While not directly promoting a new phone (I’m not sure that ‘you can have multiple recipients of an SMS’ constitutes a major upgrade for the iPhone), yesterday’s MacWorld keynote by Apple CEO Steve Jobs put into relief the problems of mobile computing. What exactly do we want to do while at home, on the train, at work, on the road, traveling on holiday, and the million and one other places where technology and communication would be helpful?
For a long time after Symbian formed (in 1999), debate raged inside as to whether the correct answer was a one-box solution, with everything in a single device, or a two-box solution where you have your ‘computer’ and your ‘phone’ working in partnership. As is evident now, this is still an unanswered query.
For a long time, it looks like the all in one-smartphone was going to gain the upper hand, and devices like the Nokia E90 and the Sony Ericsson P1i (and Windows Mobile-powered HTC TyTN II) backed this up. But my Nokia Tablet experience (currently the N810 and N800 models) shows a serious consideration to a two-box strategy. The prominence of home (and work) Wi-fi is also something that has helped to alter both models of operation.
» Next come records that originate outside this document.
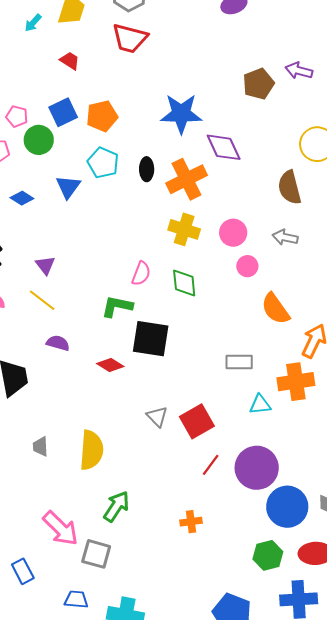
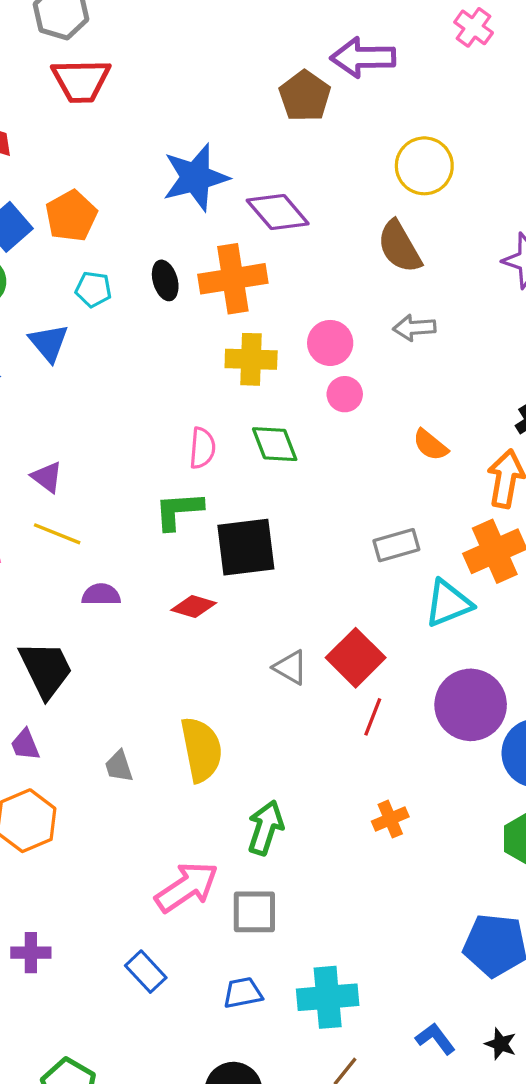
purple arrow: (299, 71) -> (363, 57), size x1.4
cyan pentagon: (103, 163) -> (93, 289), size x0.7
orange cross: (187, 179) -> (233, 279), turned 33
pink circle: (247, 266) -> (345, 394), moved
orange semicircle: (275, 309) -> (430, 445), size x0.7
cyan triangle: (260, 405) -> (448, 603), size x1.4
red line: (211, 465) -> (373, 717), moved
pink arrow: (61, 528) -> (187, 887), turned -63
But I think a better point of note is the complete gap between devices like the N810, E90 and iPod Touch and your laptop. Every single logical approach to a product line leaves a large gap in this space, and it’s not for want of trying. Last year Palm announced the Foleo, a ‘small laptop’ that would tether to your Palm Treo for mobile data. It never made it to the market. Go back further, and while you’ll find a lot of tech people praising the Psion Netbook, it was not a huge seller, even compared to other devices in the Psion line-up.
And this is where the MacBook Air is very interesting. It’s trying to get into that ultra portable space, but only half-heartedly – by going for a super thin laptop Apple are effectively saying that they don’t see a space in ‘mini laptop’ space just yet – much as Palm and Psion found out. Sure it looks nice, but when it comes down to it, being not one thing or another means that consumers are not going to risk cash – they’ll go for something bigger (a full laptop) or something smaller (the iPhone, N810’s and E90’s of this world). The fact that software can successfully drive a device in this space is immaterial - the Netbook ran effectively Symbian OS 5.0, and both the iPhone and MacBooks run variants of OS X. But it's not the software that lets it down. It's the consumer, because every company that has tried in this space has not make a success of if, no matter how fancy or slick the product is.
Apple avoiding the space is yet another sign of this, perhaps?
While the world drives towards convergence on smaller and smaller smartphones and pocket tablets, it seems that we’ve answered one question. Outside of small tech circles (that'll be Rafe, Steve and me), the idea of an ultra portable laptop, with around a 7-8” screen, solid state disks and true instant-on, is just not something that the public wants. Smart, small devices is the way forward, parallelling modern low-cost full-size laptops.